(DATA SHOWN)

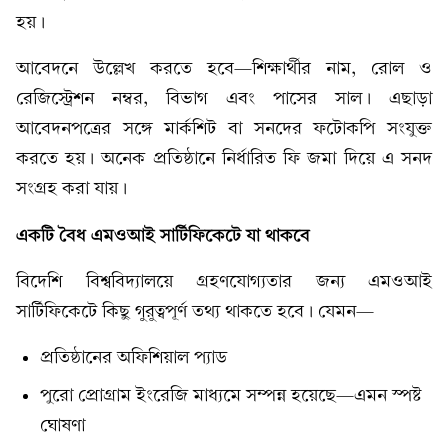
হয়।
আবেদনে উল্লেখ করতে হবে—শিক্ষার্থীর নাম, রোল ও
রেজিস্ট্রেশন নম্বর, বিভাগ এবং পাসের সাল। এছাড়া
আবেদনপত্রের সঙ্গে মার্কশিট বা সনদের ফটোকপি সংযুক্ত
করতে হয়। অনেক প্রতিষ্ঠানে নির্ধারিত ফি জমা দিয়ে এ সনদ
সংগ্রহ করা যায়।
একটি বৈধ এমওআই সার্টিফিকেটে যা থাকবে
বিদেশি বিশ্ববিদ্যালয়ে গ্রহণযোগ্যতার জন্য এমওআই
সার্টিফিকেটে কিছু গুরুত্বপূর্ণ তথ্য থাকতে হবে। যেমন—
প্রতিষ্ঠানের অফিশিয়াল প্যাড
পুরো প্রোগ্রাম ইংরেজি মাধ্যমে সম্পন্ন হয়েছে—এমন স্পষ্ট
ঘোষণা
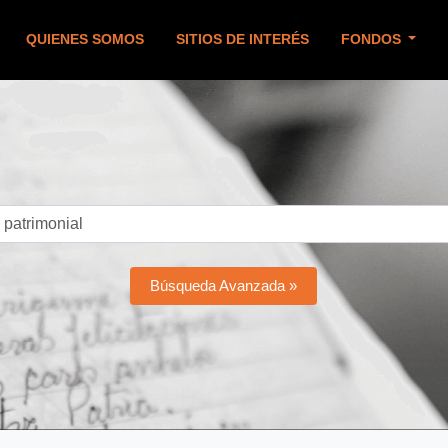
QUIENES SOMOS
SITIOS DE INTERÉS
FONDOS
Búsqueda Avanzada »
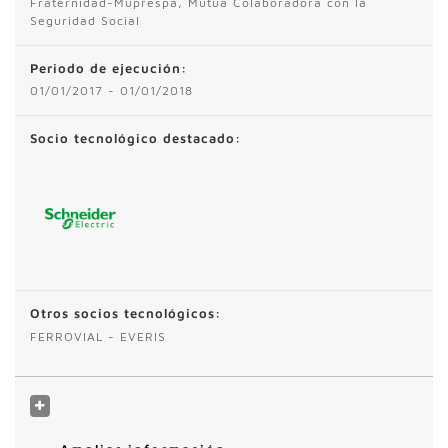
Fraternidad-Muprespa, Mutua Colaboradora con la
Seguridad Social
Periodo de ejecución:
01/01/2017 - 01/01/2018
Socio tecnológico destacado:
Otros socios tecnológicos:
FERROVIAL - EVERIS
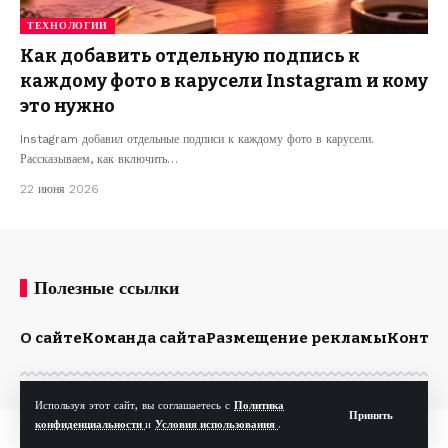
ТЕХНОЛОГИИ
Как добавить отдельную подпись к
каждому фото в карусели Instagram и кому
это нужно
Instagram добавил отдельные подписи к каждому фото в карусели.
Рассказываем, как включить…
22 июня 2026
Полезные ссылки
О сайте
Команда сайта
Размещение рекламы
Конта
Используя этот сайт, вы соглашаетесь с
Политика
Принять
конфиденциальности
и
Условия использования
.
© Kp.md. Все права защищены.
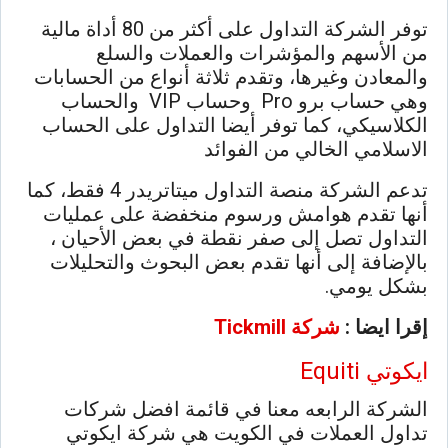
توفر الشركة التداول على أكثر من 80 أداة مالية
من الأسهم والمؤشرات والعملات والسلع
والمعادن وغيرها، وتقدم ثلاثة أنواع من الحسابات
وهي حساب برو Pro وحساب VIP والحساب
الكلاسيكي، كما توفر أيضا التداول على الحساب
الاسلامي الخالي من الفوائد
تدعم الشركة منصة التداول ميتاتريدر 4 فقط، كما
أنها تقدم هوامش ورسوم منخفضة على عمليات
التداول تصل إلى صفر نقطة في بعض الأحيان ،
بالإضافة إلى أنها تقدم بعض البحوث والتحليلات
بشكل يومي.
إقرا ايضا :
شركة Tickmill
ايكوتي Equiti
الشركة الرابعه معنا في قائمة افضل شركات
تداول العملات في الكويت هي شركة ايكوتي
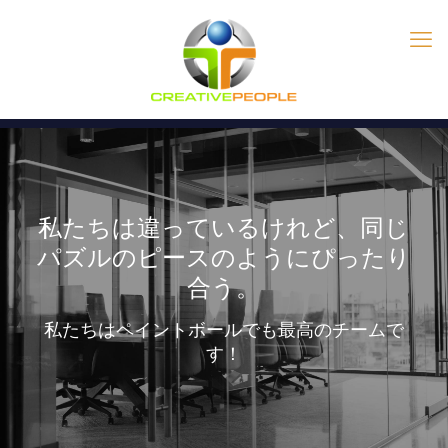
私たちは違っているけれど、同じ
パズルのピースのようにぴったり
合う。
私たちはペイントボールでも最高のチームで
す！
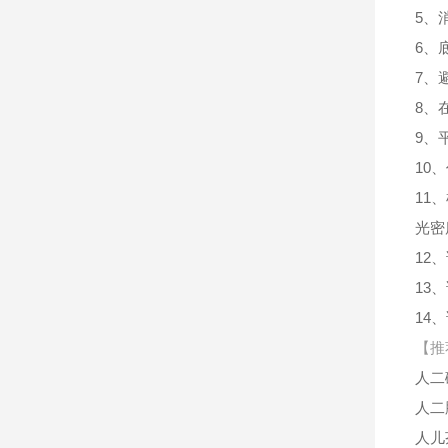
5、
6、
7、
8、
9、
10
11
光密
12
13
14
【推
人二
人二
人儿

(End DATA SHOWN)
(DATA SHOWN)

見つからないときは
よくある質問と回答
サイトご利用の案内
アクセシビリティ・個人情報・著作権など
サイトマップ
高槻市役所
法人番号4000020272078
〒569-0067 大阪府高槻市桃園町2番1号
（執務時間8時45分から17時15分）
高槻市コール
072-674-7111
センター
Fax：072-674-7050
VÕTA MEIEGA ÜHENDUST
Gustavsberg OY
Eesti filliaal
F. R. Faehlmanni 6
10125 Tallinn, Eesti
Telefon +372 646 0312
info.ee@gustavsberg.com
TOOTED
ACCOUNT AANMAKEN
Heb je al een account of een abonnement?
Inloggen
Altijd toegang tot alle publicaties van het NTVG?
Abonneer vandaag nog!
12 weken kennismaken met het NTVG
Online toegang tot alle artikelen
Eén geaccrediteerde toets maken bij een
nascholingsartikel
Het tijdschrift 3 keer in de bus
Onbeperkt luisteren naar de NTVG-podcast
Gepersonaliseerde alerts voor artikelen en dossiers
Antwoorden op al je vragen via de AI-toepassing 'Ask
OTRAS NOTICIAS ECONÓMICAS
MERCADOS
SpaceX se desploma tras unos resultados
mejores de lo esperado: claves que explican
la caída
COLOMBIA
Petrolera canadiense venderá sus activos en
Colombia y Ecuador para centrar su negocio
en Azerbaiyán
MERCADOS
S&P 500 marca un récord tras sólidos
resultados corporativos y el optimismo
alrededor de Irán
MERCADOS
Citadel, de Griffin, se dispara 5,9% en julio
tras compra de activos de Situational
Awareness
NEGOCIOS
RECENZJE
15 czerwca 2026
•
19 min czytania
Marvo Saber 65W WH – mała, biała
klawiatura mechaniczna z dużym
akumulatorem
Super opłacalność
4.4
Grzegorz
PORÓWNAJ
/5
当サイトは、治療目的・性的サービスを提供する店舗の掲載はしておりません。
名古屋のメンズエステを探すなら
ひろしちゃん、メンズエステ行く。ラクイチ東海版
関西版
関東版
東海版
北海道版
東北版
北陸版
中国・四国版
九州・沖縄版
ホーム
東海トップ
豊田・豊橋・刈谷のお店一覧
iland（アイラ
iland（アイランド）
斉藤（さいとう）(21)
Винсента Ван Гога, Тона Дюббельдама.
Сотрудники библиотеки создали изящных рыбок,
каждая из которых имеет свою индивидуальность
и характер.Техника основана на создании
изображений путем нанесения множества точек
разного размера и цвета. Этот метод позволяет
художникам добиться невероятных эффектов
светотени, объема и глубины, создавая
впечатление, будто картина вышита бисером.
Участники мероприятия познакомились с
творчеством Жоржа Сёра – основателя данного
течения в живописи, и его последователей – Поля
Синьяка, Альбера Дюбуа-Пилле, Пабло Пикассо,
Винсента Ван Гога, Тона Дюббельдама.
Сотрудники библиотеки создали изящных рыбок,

(End DATA SHOWN)
(DATA SHOWN)

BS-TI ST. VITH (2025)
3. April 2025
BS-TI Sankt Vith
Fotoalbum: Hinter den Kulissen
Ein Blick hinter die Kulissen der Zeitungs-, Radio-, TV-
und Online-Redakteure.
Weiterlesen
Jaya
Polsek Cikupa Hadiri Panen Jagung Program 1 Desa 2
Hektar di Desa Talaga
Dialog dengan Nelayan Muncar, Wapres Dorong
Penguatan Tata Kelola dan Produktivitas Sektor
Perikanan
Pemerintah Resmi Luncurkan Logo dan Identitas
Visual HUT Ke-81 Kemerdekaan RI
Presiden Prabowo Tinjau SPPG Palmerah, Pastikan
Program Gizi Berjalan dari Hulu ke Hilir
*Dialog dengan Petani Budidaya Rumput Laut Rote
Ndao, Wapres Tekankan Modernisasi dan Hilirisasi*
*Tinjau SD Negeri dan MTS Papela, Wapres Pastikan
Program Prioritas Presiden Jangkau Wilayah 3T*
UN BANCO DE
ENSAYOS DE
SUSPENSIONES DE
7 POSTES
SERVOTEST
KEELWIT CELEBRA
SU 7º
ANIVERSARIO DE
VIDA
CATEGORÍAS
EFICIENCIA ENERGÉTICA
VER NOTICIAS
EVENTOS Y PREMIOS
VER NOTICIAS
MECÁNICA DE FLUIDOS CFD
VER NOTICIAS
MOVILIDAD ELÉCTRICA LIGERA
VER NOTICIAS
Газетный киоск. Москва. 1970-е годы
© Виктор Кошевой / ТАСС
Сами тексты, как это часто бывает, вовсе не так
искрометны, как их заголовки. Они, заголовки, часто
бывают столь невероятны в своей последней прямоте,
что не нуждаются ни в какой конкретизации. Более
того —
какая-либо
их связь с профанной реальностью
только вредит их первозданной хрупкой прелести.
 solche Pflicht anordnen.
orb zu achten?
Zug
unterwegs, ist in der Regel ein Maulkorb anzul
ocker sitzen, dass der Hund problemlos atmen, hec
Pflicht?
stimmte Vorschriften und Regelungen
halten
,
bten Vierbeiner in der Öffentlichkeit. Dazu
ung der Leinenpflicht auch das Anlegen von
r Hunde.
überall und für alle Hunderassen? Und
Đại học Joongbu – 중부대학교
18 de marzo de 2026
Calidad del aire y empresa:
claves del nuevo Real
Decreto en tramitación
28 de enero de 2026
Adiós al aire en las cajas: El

(End DATA SHOWN)

Go through the listing and copy each line with the string "toegang".

__ANSWER FOR THIS EXERCISE__.
Altijd toegang tot alle publicaties van het NTVG?
Online toegang tot alle artikelen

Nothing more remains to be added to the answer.